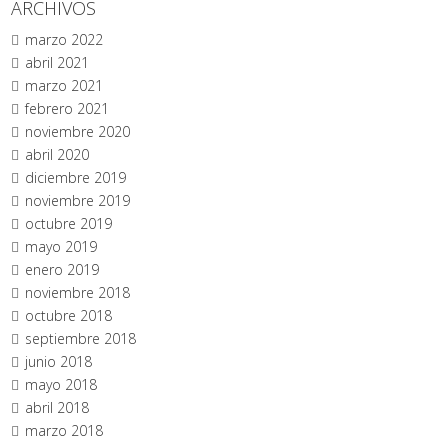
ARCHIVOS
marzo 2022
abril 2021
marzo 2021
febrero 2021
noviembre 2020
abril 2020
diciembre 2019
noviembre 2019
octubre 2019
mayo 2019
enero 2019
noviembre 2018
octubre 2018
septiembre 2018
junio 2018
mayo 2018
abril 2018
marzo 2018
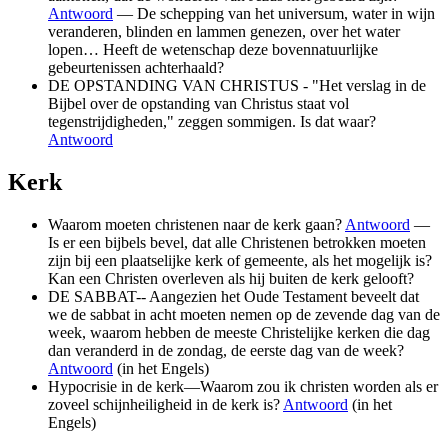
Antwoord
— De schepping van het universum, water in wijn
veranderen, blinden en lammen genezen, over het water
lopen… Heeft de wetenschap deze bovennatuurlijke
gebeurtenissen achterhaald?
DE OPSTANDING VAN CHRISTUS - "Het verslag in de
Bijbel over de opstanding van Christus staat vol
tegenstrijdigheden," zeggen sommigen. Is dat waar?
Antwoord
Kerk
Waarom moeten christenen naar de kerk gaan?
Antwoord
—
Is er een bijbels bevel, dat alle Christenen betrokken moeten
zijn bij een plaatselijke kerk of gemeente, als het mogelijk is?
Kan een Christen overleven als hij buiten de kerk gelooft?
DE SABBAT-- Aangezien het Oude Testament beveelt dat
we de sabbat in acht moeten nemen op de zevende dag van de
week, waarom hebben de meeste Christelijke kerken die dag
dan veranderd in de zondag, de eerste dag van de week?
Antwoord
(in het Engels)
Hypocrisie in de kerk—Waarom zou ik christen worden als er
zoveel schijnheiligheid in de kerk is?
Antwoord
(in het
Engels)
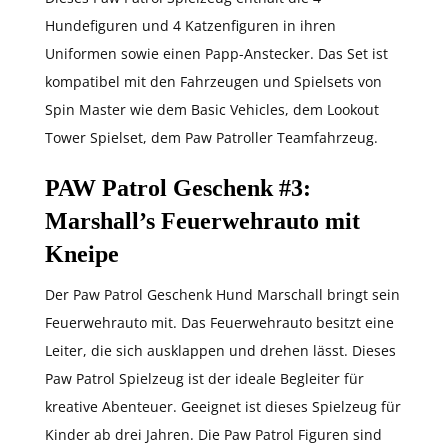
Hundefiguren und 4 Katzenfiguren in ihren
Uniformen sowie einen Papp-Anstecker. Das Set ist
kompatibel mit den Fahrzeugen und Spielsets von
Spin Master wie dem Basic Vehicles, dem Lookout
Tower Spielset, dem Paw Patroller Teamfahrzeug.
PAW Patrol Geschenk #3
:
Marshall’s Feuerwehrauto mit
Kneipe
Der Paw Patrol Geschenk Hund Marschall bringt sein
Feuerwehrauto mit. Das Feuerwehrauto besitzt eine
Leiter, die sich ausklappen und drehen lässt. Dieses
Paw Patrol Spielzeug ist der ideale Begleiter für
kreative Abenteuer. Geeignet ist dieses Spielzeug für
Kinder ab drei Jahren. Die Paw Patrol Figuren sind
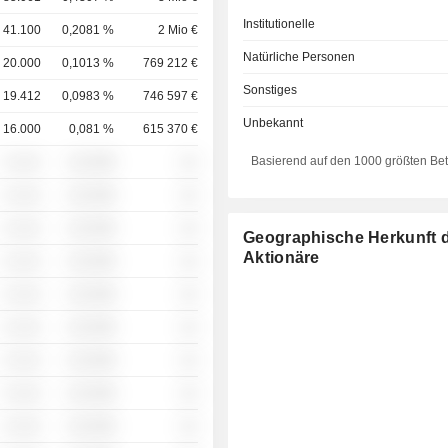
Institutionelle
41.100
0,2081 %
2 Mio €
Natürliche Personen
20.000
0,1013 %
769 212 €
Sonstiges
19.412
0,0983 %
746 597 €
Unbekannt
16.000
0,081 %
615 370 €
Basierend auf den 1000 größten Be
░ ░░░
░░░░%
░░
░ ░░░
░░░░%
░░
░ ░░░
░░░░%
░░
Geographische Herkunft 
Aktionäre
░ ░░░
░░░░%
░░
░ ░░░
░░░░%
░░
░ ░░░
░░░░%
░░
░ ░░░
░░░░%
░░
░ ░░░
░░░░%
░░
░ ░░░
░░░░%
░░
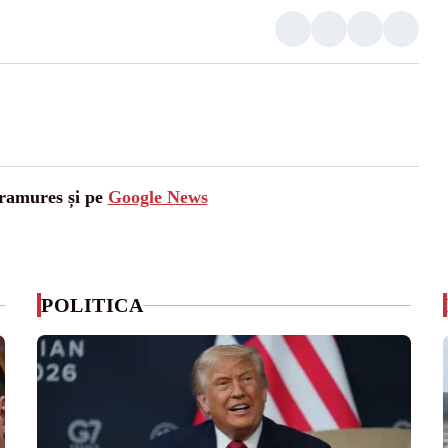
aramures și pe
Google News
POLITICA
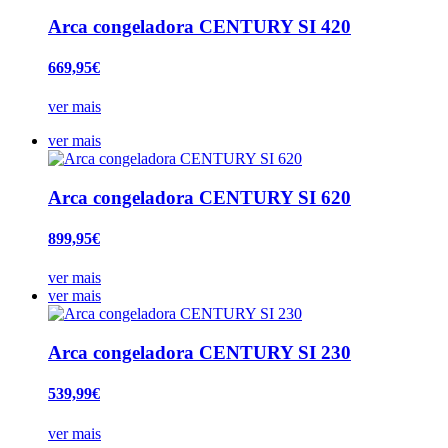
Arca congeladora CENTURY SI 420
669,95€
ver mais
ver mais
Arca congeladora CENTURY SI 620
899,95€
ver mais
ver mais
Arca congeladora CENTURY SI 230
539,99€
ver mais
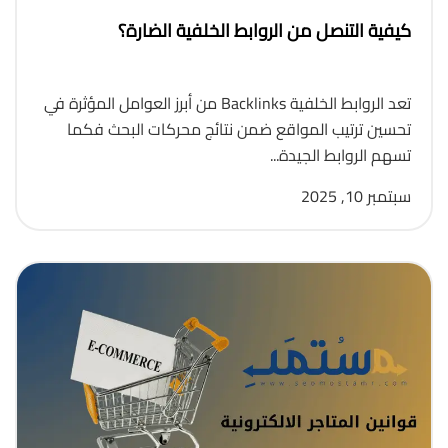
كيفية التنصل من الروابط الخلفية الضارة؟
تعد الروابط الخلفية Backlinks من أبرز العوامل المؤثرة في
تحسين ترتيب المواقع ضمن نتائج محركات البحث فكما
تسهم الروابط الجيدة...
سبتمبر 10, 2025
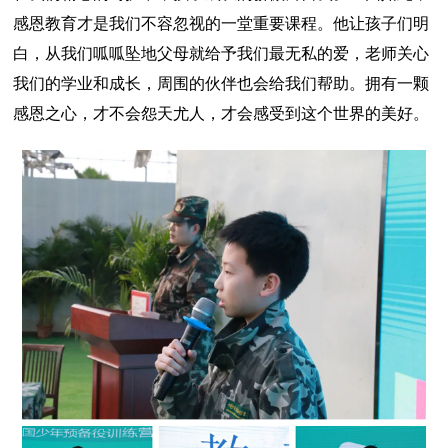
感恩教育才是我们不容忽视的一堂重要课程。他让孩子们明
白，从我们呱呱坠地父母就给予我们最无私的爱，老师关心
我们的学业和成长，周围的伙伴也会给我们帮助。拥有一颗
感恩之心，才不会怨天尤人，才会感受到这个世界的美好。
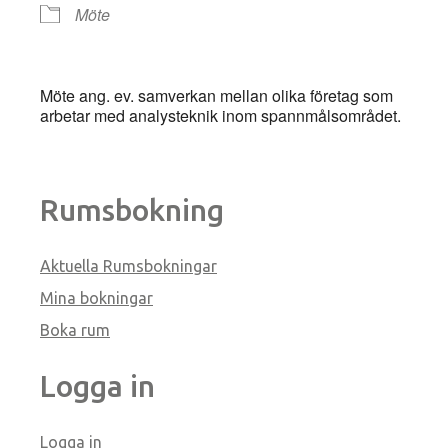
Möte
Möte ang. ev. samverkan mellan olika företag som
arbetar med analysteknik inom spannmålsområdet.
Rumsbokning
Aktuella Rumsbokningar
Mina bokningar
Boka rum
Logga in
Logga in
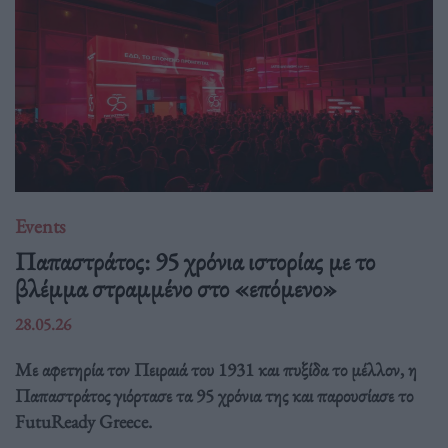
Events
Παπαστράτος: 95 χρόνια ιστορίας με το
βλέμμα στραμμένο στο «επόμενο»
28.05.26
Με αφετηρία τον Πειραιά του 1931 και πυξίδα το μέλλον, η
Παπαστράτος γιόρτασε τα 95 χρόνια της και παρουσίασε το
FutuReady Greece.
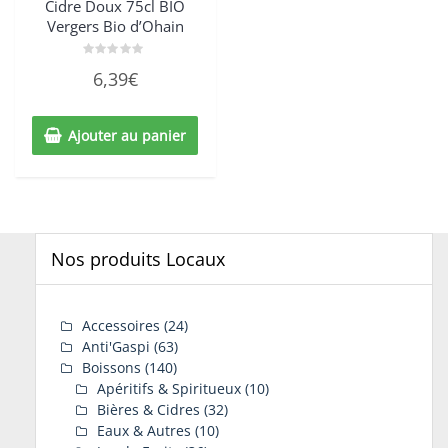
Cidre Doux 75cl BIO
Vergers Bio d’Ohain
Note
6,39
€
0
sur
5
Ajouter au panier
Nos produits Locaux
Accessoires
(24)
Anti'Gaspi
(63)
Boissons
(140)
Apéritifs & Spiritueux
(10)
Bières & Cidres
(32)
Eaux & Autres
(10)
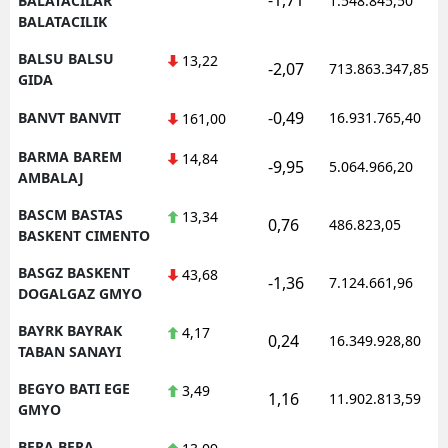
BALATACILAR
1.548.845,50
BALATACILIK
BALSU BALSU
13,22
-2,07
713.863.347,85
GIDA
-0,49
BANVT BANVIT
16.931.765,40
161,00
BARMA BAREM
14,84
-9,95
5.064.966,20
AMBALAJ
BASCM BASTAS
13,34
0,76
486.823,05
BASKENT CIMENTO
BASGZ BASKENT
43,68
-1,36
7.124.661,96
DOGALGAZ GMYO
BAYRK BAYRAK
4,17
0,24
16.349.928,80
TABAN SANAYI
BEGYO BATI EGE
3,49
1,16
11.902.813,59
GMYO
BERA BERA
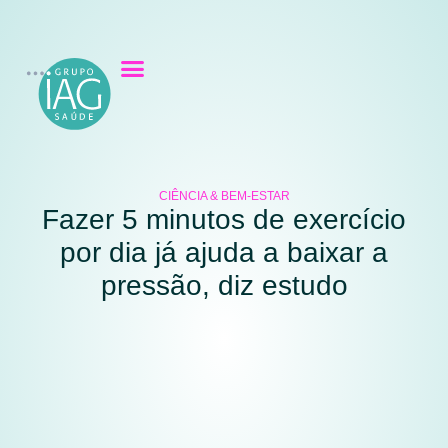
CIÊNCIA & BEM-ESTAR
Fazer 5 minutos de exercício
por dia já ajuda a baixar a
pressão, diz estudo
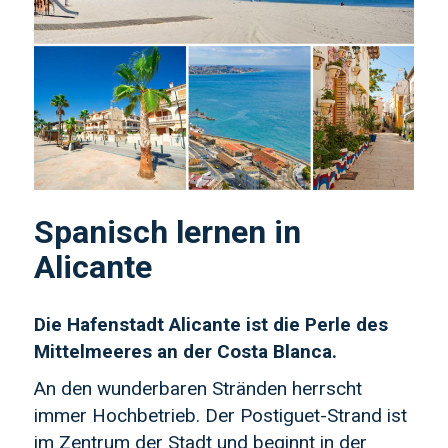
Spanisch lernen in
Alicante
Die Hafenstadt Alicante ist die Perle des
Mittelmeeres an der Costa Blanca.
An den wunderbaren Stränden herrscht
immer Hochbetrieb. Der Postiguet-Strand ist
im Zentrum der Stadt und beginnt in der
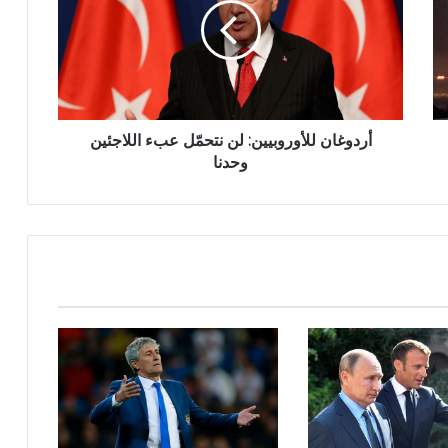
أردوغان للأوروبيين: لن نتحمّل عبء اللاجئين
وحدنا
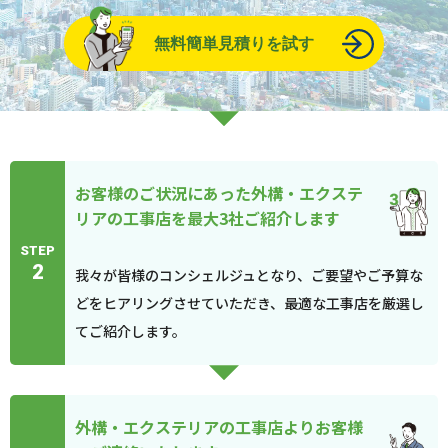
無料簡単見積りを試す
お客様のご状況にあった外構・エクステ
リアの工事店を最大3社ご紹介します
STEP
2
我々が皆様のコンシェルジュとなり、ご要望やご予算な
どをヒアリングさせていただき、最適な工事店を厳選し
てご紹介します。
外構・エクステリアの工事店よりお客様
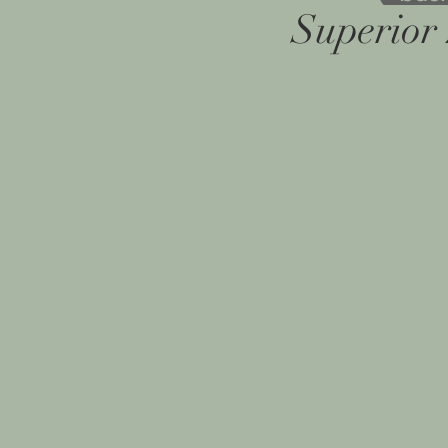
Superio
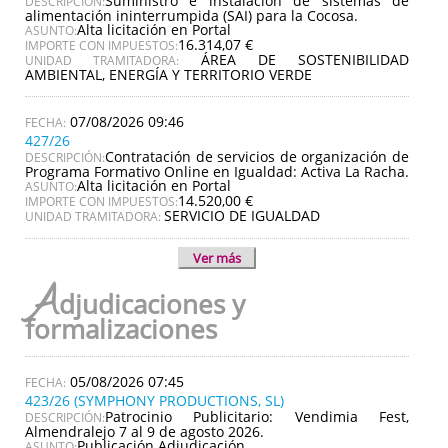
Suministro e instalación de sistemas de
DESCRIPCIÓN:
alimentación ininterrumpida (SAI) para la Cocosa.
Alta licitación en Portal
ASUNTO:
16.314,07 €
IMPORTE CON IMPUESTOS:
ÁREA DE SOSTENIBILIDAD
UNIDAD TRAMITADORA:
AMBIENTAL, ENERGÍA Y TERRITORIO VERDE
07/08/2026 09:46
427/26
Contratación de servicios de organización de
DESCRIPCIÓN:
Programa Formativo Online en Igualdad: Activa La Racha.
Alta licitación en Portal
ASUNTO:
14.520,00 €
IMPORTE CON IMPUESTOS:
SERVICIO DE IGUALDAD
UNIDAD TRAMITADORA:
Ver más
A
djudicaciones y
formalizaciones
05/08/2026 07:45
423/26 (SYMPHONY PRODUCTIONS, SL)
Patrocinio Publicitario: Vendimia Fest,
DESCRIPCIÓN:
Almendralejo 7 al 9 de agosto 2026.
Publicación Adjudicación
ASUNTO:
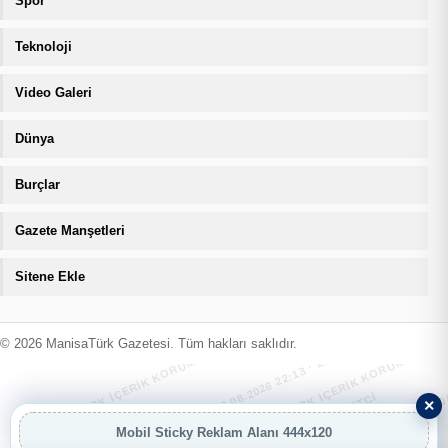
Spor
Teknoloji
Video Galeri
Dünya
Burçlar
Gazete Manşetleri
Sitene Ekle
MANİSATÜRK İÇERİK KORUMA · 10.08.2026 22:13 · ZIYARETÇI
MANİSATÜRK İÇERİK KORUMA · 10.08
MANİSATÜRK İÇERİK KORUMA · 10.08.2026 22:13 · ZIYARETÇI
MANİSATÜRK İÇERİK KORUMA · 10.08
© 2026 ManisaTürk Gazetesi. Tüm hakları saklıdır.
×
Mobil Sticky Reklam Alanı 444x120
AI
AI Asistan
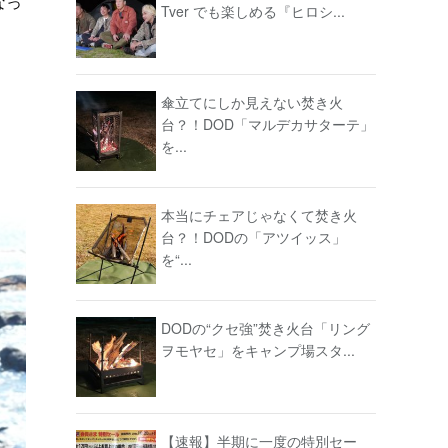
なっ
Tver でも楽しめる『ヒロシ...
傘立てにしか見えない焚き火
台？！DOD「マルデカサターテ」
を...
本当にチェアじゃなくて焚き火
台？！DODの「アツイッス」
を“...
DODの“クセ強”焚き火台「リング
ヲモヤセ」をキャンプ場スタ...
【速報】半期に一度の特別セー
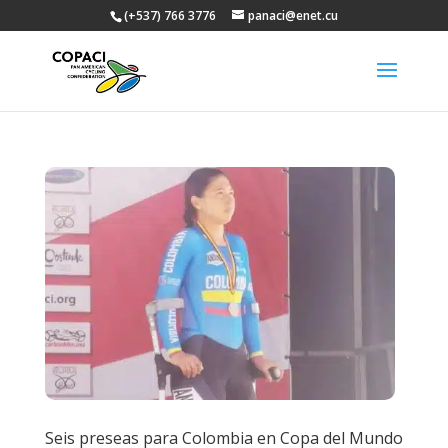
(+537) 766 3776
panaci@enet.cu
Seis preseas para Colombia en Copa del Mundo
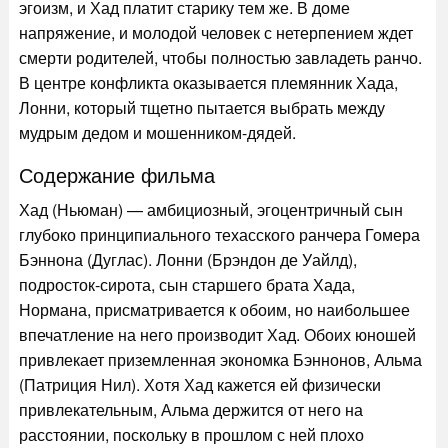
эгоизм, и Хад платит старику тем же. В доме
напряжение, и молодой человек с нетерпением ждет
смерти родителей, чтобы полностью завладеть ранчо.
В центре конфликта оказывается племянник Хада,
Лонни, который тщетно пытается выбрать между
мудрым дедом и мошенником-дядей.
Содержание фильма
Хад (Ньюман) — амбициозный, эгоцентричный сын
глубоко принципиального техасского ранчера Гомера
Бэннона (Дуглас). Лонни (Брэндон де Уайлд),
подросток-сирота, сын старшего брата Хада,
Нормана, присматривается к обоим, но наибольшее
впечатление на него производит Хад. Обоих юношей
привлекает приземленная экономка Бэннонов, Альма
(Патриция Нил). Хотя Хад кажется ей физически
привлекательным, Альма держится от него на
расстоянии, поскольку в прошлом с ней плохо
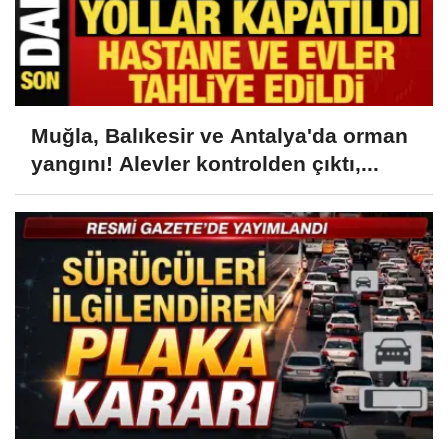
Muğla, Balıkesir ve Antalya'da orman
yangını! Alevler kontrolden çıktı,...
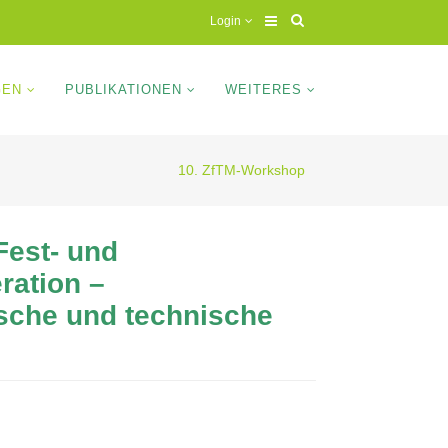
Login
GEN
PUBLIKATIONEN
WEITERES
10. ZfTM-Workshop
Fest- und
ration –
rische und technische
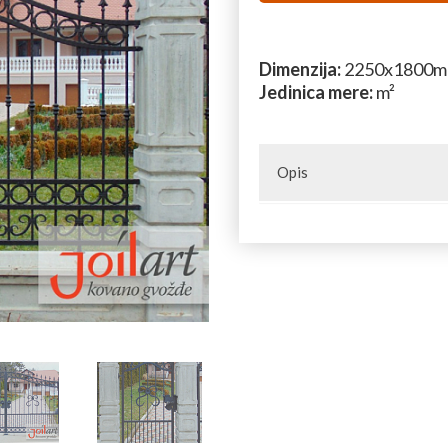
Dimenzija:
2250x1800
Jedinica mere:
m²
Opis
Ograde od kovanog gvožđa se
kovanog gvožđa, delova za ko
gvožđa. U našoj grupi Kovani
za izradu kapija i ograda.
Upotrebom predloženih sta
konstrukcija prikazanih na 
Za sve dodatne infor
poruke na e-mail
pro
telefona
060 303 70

========================

== EXERCISE BRIEF ==
Within the data above, find the lines that contain the word "Geschenk" and copy each of them.

== SOLUTION FOR THIS TASK ==
PAW Patrol Geschenk #3
Der Paw Patrol Geschenk Hund Marschall bringt sein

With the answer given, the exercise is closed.